## What needs to be done
Lines with the word "company": copy all of them from the entries below.

╔══

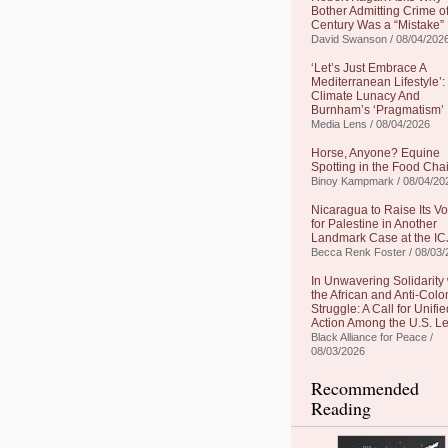
Bother Admitting Crime of
Century Was a “Mistake”
David Swanson / 08/04/202
‘Let’s Just Embrace A
Mediterranean Lifestyle’:
Climate Lunacy And
Burnham’s ‘Pragmatism’
Media Lens / 08/04/2026
Horse, Anyone? Equine
Spotting in the Food Cha
Binoy Kampmark / 08/04/20
Nicaragua to Raise Its Vo
for Palestine in Another
Landmark Case at the IC
Becca Renk Foster / 08/03/
In Unwavering Solidarity 
the African and Anti-Colo
Struggle: A Call for Unifie
Action Among the U.S. Le
Black Alliance for Peace /
08/03/2026
Recommended
Reading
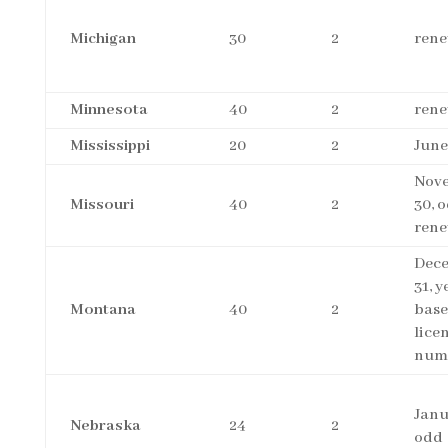
Michigan
30
2
rene
Minnesota
40
2
rene
Mississippi
20
2
June
Nov
Missouri
40
2
30, 
rene
Dec
31, y
Montana
40
2
base
lice
num
Janu
Nebraska
24
2
odd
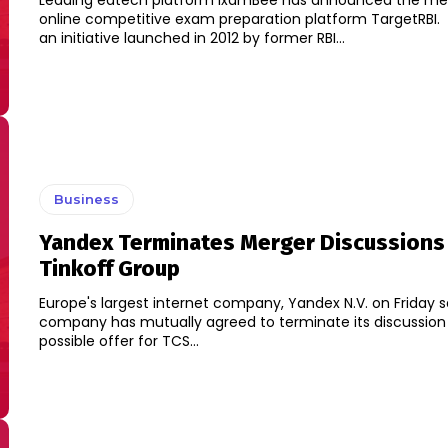
Leading edtech platform ixamBee has announced the me
online competitive exam preparation platform TargetRBI. TargetRBI is
an initiative launched in 2012 by former RBI...
Business
Yandex Terminates Merger Discussions
Tinkoff Group
Europe's largest internet company, Yandex N.V. on Friday s
company has mutually agreed to terminate its discussion
possible offer for TCS...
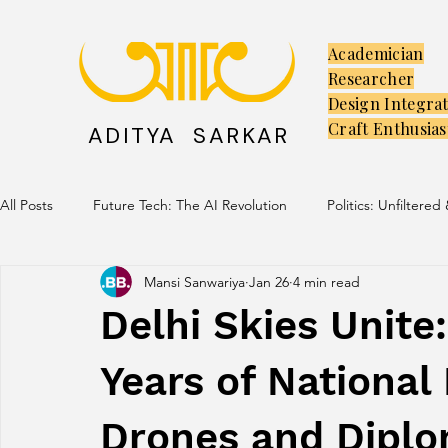
Academician
Researcher
Design Integra
Craft Enthusias
ADITYA SARKAR
All Posts
Future Tech: The AI Revolution
Politics: Unfiltered
Mansi Sanwariya
Jan 26
4 min read
Creators: The Launchpad
Culture: Ancient Soul, Modern V
Delhi Skies Unite
Years of National 
Drones and Diplo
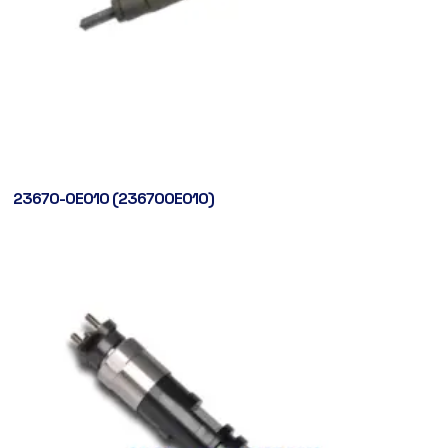
23670-0E010 (236700E010)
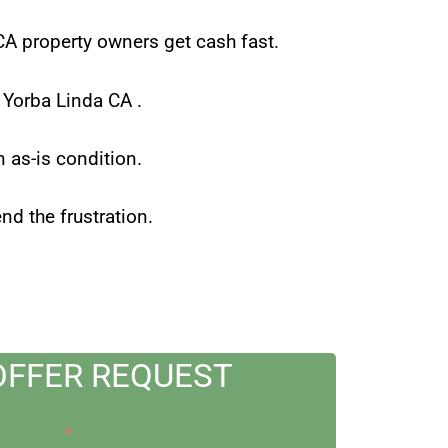
 CA property owners get cash fast.
in Yorba Linda CA .
n as-is condition.
d the frustration.
OFFER REQUEST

╚══

## Written solution
Europe's largest internet company, Yandex N.V. on Friday s
company has mutually agreed to terminate its discussion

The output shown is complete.